Listed entries:

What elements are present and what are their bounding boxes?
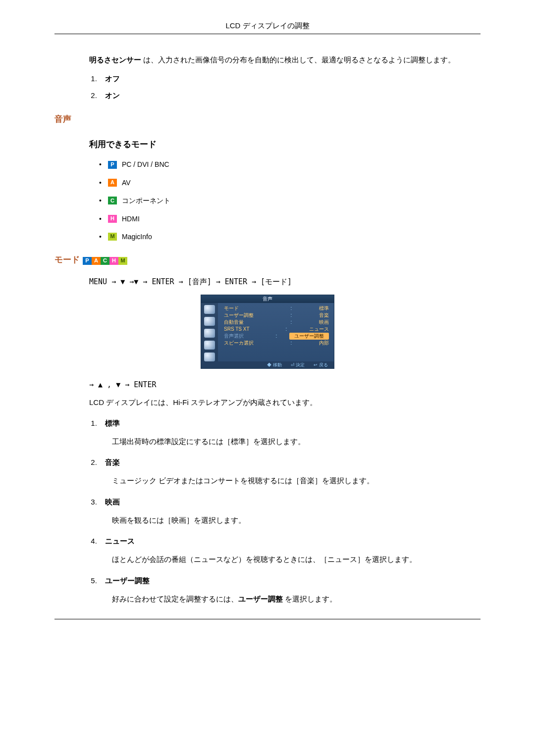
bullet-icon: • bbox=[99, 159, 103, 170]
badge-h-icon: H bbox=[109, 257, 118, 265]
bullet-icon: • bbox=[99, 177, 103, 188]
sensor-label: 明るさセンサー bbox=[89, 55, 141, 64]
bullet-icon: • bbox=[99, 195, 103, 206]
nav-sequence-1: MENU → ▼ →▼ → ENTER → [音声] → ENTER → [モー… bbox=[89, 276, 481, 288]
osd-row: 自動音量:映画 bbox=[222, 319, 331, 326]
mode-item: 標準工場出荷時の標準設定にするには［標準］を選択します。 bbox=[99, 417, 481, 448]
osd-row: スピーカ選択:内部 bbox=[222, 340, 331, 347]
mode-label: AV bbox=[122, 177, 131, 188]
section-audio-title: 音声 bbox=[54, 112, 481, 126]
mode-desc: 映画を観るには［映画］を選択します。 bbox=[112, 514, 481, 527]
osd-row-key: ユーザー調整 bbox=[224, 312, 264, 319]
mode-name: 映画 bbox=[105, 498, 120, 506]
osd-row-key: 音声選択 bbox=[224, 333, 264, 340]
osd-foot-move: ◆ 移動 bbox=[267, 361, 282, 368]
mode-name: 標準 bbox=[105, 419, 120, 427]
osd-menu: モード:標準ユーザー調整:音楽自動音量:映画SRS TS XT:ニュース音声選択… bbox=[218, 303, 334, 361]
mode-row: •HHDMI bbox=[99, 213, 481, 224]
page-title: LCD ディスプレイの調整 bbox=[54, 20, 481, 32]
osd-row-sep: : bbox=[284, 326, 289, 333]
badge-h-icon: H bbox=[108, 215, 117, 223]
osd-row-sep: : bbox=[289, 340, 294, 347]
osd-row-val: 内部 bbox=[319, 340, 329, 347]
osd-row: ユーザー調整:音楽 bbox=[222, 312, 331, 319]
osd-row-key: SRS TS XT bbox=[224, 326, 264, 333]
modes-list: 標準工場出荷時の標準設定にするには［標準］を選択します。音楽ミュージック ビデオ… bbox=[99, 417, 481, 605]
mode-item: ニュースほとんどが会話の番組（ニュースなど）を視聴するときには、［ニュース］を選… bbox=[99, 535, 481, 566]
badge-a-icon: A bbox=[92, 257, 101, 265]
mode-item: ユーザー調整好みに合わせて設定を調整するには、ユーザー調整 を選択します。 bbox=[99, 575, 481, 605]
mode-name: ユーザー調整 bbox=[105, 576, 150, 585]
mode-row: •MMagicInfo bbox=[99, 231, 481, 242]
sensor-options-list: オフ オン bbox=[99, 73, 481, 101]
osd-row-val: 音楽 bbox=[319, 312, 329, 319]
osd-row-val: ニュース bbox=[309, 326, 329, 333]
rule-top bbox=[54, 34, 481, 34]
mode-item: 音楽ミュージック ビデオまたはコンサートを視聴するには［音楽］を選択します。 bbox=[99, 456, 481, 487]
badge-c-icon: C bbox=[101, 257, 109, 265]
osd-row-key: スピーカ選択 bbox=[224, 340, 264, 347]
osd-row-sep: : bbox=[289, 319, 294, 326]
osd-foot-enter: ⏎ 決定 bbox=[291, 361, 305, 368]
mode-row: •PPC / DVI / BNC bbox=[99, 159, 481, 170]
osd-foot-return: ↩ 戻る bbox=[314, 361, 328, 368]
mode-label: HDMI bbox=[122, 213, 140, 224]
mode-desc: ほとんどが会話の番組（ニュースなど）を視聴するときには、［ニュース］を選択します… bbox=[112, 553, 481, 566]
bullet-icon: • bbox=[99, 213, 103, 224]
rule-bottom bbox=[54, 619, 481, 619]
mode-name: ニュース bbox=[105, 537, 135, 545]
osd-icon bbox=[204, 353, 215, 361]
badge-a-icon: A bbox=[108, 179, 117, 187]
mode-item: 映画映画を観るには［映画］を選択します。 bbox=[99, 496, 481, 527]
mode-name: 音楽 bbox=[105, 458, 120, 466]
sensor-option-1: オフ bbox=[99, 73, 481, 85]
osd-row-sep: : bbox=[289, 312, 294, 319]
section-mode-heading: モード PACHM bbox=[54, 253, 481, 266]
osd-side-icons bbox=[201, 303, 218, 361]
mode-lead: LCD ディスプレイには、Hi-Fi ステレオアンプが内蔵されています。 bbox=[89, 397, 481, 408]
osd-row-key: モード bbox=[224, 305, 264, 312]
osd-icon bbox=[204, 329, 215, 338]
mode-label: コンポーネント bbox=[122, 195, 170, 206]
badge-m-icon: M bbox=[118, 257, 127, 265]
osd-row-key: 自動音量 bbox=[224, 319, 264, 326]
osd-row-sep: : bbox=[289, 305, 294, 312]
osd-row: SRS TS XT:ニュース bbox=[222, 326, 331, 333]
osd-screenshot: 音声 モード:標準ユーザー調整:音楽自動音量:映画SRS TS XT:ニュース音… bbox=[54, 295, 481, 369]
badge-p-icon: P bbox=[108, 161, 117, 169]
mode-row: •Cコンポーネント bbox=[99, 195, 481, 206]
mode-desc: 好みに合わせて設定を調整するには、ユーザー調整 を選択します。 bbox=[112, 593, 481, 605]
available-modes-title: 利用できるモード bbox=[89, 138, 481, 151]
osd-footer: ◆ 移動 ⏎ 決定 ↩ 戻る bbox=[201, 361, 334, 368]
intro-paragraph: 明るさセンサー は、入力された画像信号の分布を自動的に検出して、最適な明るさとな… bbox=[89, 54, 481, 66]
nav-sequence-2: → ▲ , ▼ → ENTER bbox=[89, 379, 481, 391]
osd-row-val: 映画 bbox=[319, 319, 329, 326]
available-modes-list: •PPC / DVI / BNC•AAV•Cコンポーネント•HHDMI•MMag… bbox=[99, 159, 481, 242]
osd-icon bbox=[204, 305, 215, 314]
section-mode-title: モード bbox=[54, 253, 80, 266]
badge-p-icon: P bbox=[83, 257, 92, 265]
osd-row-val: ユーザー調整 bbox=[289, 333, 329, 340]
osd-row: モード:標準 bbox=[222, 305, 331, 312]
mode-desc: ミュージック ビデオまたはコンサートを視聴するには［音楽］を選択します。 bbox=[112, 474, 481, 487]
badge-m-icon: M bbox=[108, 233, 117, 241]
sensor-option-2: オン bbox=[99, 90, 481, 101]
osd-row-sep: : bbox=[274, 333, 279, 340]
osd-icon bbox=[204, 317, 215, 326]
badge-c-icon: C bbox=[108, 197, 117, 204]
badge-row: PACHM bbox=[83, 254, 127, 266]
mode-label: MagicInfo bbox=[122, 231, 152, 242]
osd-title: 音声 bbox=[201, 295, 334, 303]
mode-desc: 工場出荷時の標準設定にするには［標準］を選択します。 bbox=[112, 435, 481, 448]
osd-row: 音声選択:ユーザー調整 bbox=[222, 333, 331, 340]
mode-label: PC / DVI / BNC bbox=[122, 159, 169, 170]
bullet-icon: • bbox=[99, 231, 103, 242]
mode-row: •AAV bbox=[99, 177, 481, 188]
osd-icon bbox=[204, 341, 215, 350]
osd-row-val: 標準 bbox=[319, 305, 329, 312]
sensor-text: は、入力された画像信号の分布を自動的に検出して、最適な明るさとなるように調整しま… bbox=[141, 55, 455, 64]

Exercise instructions: The whole listing above should be restated word for word, minus any images.

Response to this exercise:
What elements are present and what are their bounding boxes?
bullet-icon: • bbox=[99, 159, 103, 170]
badge-h-icon: H bbox=[109, 257, 118, 265]
bullet-icon: • bbox=[99, 177, 103, 188]
sensor-label: 明るさセンサー bbox=[89, 55, 141, 64]
bullet-icon: • bbox=[99, 195, 103, 206]
nav-sequence-1: MENU → ▼ →▼ → ENTER → [音声] → ENTER → [モー… bbox=[89, 276, 481, 288]
osd-row: 自動音量:映画 bbox=[222, 319, 331, 326]
mode-item: 標準工場出荷時の標準設定にするには［標準］を選択します。 bbox=[99, 417, 481, 448]
osd-row: スピーカ選択:内部 bbox=[222, 340, 331, 347]
mode-label: AV bbox=[122, 177, 131, 188]
section-audio-title: 音声 bbox=[54, 112, 481, 126]
mode-desc: 映画を観るには［映画］を選択します。 bbox=[112, 514, 481, 527]
osd-row-key: ユーザー調整 bbox=[224, 312, 264, 319]
mode-name: 映画 bbox=[105, 498, 120, 506]
osd-row-key: 音声選択 bbox=[224, 333, 264, 340]
osd-foot-move: ◆ 移動 bbox=[267, 361, 282, 368]
mode-name: 標準 bbox=[105, 419, 120, 427]
osd-menu: モード:標準ユーザー調整:音楽自動音量:映画SRS TS XT:ニュース音声選択… bbox=[218, 303, 334, 361]
mode-row: •HHDMI bbox=[99, 213, 481, 224]
page-title: LCD ディスプレイの調整 bbox=[54, 20, 481, 32]
osd-row-sep: : bbox=[284, 326, 289, 333]
badge-h-icon: H bbox=[108, 215, 117, 223]
osd-row-sep: : bbox=[289, 340, 294, 347]
osd-row-val: 内部 bbox=[319, 340, 329, 347]
osd-row: ユーザー調整:音楽 bbox=[222, 312, 331, 319]
osd-row-key: SRS TS XT bbox=[224, 326, 264, 333]
modes-list: 標準工場出荷時の標準設定にするには［標準］を選択します。音楽ミュージック ビデオ… bbox=[99, 417, 481, 605]
mode-item: ニュースほとんどが会話の番組（ニュースなど）を視聴するときには、［ニュース］を選… bbox=[99, 535, 481, 566]
badge-a-icon: A bbox=[92, 257, 101, 265]
mode-item: ユーザー調整好みに合わせて設定を調整するには、ユーザー調整 を選択します。 bbox=[99, 575, 481, 605]
mode-name: ユーザー調整 bbox=[105, 576, 150, 585]
mode-row: •MMagicInfo bbox=[99, 231, 481, 242]
sensor-options-list: オフ オン bbox=[99, 73, 481, 101]
osd-row-val: 音楽 bbox=[319, 312, 329, 319]
osd-row-val: ニュース bbox=[309, 326, 329, 333]
rule-top bbox=[54, 34, 481, 34]
mode-item: 音楽ミュージック ビデオまたはコンサートを視聴するには［音楽］を選択します。 bbox=[99, 456, 481, 487]
badge-c-icon: C bbox=[101, 257, 109, 265]
osd-row-key: スピーカ選択 bbox=[224, 340, 264, 347]
osd-row-sep: : bbox=[289, 319, 294, 326]
osd-foot-enter: ⏎ 決定 bbox=[291, 361, 305, 368]
mode-row: •PPC / DVI / BNC bbox=[99, 159, 481, 170]
osd-foot-return: ↩ 戻る bbox=[314, 361, 328, 368]
mode-label: HDMI bbox=[122, 213, 140, 224]
mode-desc: ほとんどが会話の番組（ニュースなど）を視聴するときには、［ニュース］を選択します… bbox=[112, 553, 481, 566]
bullet-icon: • bbox=[99, 213, 103, 224]
rule-bottom bbox=[54, 619, 481, 619]
mode-name: ニュース bbox=[105, 537, 135, 545]
osd-icon bbox=[204, 353, 215, 361]
badge-a-icon: A bbox=[108, 179, 117, 187]
mode-item: 映画映画を観るには［映画］を選択します。 bbox=[99, 496, 481, 527]
mode-name: 音楽 bbox=[105, 458, 120, 466]
sensor-option-1: オフ bbox=[99, 73, 481, 85]
osd-row-sep: : bbox=[289, 312, 294, 319]
section-mode-heading: モード PACHM bbox=[54, 253, 481, 266]
osd-side-icons bbox=[201, 303, 218, 361]
mode-lead: LCD ディスプレイには、Hi-Fi ステレオアンプが内蔵されています。 bbox=[89, 397, 481, 408]
osd-row-key: モード bbox=[224, 305, 264, 312]
osd-icon bbox=[204, 329, 215, 338]
mode-label: コンポーネント bbox=[122, 195, 170, 206]
badge-m-icon: M bbox=[118, 257, 127, 265]
osd-row-key: 自動音量 bbox=[224, 319, 264, 326]
osd-row-sep: : bbox=[289, 305, 294, 312]
osd-row: SRS TS XT:ニュース bbox=[222, 326, 331, 333]
osd-screenshot: 音声 モード:標準ユーザー調整:音楽自動音量:映画SRS TS XT:ニュース音… bbox=[54, 295, 481, 369]
badge-p-icon: P bbox=[108, 161, 117, 169]
mode-row: •Cコンポーネント bbox=[99, 195, 481, 206]
mode-desc: 好みに合わせて設定を調整するには、ユーザー調整 を選択します。 bbox=[112, 593, 481, 605]
available-modes-title: 利用できるモード bbox=[89, 138, 481, 151]
osd-footer: ◆ 移動 ⏎ 決定 ↩ 戻る bbox=[201, 361, 334, 368]
intro-paragraph: 明るさセンサー は、入力された画像信号の分布を自動的に検出して、最適な明るさとな… bbox=[89, 54, 481, 66]
nav-sequence-2: → ▲ , ▼ → ENTER bbox=[89, 379, 481, 391]
osd-row-val: 映画 bbox=[319, 319, 329, 326]
available-modes-list: •PPC / DVI / BNC•AAV•Cコンポーネント•HHDMI•MMag… bbox=[99, 159, 481, 242]
osd-icon bbox=[204, 305, 215, 314]
section-mode-title: モード bbox=[54, 253, 80, 266]
badge-p-icon: P bbox=[83, 257, 92, 265]
osd-row-val: ユーザー調整 bbox=[289, 333, 329, 340]
osd-row: モード:標準 bbox=[222, 305, 331, 312]
mode-desc: ミュージック ビデオまたはコンサートを視聴するには［音楽］を選択します。 bbox=[112, 474, 481, 487]
badge-m-icon: M bbox=[108, 233, 117, 241]
sensor-option-2: オン bbox=[99, 90, 481, 101]
osd-row-sep: : bbox=[274, 333, 279, 340]
osd-icon bbox=[204, 317, 215, 326]
badge-c-icon: C bbox=[108, 197, 117, 204]
badge-row: PACHM bbox=[83, 254, 127, 266]
mode-label: MagicInfo bbox=[122, 231, 152, 242]
osd-title: 音声 bbox=[201, 295, 334, 303]
mode-desc: 工場出荷時の標準設定にするには［標準］を選択します。 bbox=[112, 435, 481, 448]
osd-row: 音声選択:ユーザー調整 bbox=[222, 333, 331, 340]
mode-label: PC / DVI / BNC bbox=[122, 159, 169, 170]
bullet-icon: • bbox=[99, 231, 103, 242]
mode-row: •AAV bbox=[99, 177, 481, 188]
osd-icon bbox=[204, 341, 215, 350]
osd-row-val: 標準 bbox=[319, 305, 329, 312]
sensor-text: は、入力された画像信号の分布を自動的に検出して、最適な明るさとなるように調整しま… bbox=[141, 55, 455, 64]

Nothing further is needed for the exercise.